-------- Dataset excerpts --------

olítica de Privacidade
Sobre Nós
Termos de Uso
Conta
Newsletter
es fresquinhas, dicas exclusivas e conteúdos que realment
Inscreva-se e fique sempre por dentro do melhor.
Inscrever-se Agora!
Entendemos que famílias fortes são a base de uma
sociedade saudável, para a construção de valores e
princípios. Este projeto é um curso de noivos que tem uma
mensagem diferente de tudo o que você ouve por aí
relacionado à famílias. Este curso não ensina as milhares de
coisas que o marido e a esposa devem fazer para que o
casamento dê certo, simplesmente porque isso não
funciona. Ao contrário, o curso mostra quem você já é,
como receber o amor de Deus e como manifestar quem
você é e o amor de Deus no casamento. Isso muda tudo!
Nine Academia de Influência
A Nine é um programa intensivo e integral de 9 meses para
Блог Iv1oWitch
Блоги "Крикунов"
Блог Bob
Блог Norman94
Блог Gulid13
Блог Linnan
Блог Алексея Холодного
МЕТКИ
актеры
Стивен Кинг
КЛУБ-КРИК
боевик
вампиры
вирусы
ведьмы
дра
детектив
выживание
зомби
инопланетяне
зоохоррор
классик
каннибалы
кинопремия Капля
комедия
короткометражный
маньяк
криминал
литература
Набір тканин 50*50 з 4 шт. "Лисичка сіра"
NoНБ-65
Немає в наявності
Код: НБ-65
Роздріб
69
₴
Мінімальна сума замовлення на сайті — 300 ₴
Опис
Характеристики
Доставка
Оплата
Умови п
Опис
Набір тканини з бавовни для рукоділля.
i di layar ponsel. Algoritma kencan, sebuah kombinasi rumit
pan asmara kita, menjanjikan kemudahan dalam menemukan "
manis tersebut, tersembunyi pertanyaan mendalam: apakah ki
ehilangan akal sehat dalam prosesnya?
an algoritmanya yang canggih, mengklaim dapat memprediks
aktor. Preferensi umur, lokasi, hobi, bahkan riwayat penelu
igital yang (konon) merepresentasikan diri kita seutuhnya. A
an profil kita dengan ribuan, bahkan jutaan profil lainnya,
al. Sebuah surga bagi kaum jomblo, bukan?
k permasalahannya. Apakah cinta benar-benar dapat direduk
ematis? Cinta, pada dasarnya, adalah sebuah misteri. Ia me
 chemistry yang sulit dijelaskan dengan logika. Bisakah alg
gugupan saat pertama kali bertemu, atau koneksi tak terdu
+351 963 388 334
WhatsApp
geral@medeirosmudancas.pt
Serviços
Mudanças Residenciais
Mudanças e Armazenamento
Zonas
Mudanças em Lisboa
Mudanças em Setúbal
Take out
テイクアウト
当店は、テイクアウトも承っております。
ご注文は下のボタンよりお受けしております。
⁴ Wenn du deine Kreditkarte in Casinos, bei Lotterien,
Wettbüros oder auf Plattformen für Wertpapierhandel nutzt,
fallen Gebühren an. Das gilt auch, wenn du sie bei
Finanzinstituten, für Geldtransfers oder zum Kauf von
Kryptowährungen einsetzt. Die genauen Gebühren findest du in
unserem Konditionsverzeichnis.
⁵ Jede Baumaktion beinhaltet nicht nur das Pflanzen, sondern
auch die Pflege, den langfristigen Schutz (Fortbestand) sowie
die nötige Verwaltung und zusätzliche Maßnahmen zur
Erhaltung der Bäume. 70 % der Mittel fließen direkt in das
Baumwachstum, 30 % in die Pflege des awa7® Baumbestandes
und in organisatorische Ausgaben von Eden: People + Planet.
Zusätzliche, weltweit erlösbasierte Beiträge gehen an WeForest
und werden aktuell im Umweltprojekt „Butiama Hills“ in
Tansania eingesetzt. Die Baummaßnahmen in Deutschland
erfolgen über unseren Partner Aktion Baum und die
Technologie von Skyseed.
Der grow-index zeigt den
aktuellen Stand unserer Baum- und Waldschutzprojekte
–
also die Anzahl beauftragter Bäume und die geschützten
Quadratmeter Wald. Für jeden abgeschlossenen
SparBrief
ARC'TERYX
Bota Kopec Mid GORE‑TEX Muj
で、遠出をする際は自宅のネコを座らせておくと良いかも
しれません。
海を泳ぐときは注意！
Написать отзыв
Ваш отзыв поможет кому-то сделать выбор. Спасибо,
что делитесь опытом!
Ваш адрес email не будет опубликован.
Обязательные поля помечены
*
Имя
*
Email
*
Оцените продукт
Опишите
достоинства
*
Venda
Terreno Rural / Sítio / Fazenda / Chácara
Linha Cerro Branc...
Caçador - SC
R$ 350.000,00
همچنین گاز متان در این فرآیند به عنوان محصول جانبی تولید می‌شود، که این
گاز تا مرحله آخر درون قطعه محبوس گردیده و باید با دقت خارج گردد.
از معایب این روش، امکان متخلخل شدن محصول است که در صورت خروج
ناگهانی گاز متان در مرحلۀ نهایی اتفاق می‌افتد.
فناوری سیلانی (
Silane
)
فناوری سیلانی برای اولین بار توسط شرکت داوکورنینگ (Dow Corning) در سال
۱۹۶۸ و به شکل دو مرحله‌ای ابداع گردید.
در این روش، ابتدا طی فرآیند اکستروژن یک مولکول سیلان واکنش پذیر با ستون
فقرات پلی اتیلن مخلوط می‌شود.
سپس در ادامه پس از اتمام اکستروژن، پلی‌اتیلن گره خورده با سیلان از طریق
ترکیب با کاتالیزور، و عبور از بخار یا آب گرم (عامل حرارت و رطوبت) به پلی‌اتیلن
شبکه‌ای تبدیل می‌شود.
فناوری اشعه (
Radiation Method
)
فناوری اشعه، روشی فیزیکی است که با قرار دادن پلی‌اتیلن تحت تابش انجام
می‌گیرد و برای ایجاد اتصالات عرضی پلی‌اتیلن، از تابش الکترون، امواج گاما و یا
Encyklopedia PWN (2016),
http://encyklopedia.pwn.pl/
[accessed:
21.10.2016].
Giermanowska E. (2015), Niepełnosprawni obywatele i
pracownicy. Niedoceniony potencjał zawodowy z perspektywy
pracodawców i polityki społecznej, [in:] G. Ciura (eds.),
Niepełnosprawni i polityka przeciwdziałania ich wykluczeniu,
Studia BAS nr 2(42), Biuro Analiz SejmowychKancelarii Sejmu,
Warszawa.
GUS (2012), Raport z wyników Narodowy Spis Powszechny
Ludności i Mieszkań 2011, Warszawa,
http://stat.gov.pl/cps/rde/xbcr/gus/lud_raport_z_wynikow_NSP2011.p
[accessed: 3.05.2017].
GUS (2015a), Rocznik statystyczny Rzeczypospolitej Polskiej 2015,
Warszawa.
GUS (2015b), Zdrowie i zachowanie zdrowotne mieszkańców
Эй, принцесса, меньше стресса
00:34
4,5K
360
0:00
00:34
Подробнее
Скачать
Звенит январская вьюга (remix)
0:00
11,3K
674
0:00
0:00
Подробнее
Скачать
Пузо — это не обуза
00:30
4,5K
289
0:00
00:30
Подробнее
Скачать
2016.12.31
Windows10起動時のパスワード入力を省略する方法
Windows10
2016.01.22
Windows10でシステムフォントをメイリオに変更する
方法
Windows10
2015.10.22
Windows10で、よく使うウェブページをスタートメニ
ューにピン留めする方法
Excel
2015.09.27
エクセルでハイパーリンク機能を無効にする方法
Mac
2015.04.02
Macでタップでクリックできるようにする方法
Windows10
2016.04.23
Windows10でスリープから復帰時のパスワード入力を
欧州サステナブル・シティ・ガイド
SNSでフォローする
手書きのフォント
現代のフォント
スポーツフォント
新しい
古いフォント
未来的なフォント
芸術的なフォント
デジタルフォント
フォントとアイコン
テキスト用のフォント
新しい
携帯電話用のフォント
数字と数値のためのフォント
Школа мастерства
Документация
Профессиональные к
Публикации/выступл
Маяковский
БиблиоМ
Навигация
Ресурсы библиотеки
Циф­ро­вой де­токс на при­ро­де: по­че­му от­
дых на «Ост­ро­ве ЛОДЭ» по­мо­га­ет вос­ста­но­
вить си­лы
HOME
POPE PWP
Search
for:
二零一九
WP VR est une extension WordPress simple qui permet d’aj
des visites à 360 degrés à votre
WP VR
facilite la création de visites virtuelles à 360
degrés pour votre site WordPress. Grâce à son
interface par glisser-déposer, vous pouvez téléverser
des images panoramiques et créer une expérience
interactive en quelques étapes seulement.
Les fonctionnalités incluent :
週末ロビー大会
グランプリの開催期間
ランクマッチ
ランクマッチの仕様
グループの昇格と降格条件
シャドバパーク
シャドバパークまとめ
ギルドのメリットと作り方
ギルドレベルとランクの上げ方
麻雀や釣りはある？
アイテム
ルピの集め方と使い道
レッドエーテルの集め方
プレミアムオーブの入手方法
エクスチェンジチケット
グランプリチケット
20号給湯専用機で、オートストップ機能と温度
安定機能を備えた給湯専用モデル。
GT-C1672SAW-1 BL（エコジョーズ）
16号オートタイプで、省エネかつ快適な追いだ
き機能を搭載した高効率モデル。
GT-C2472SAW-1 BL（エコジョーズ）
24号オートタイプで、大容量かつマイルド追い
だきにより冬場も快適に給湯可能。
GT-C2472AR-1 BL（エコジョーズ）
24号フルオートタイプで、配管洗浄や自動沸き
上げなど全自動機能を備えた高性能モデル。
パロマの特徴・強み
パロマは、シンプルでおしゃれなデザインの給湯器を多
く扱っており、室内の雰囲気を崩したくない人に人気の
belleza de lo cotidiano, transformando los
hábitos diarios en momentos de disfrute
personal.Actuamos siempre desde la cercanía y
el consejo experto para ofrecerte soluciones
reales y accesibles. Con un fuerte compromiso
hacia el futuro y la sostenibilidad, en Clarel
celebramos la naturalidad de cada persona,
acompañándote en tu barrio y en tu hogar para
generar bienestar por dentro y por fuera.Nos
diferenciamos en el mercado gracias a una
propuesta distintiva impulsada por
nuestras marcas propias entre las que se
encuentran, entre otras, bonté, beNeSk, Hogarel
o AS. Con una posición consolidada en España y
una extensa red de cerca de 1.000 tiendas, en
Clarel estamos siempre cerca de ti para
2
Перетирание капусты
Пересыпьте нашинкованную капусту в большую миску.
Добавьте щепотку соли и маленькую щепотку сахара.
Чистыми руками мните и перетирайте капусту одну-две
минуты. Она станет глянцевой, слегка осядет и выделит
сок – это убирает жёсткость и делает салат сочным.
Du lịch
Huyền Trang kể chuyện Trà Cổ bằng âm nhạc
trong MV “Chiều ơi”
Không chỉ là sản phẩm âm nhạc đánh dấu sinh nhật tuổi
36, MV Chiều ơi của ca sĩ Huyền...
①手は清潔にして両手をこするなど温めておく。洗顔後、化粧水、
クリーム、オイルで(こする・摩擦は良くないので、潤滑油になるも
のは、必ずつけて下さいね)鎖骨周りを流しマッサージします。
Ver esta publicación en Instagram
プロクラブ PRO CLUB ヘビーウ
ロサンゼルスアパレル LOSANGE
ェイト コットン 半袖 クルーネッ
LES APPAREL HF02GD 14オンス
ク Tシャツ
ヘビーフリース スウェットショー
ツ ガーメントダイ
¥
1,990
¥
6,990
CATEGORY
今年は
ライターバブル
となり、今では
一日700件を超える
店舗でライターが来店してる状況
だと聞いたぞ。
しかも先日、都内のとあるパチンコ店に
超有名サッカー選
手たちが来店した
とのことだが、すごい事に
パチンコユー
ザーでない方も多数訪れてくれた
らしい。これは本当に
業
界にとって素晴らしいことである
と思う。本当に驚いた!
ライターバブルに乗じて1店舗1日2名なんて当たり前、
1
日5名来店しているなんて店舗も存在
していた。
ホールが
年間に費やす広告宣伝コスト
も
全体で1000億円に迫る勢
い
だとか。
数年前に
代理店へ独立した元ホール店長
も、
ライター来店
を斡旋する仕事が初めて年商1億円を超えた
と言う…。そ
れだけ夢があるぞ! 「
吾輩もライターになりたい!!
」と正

--------

**Your assignment**
Please reproduce exactly the lines above, beginning with the first and ending with the line that contains "кинопремия Капля", and include nothing outside that range.

**Written response**
olítica de Privacidade
Sobre Nós
Termos de Uso
Conta
Newsletter
es fresquinhas, dicas exclusivas e conteúdos que realment
Inscreva-se e fique sempre por dentro do melhor.
Inscrever-se Agora!
Entendemos que famílias fortes são a base de uma
sociedade saudável, para a construção de valores e
princípios. Este projeto é um curso de noivos que tem uma
mensagem diferente de tudo o que você ouve por aí
relacionado à famílias. Este curso não ensina as milhares de
coisas que o marido e a esposa devem fazer para que o
casamento dê certo, simplesmente porque isso não
funciona. Ao contrário, o curso mostra quem você já é,
como receber o amor de Deus e como manifestar quem
você é e o amor de Deus no casamento. Isso muda tudo!
Nine Academia de Influência
A Nine é um programa intensivo e integral de 9 meses para
Блог Iv1oWitch
Блоги "Крикунов"
Блог Bob
Блог Norman94
Блог Gulid13
Блог Linnan
Блог Алексея Холодного
МЕТКИ
актеры
Стивен Кинг
КЛУБ-КРИК
боевик
вампиры
вирусы
ведьмы
дра
детектив
выживание
зомби
инопланетяне
зоохоррор
классик
каннибалы
кинопремия Капля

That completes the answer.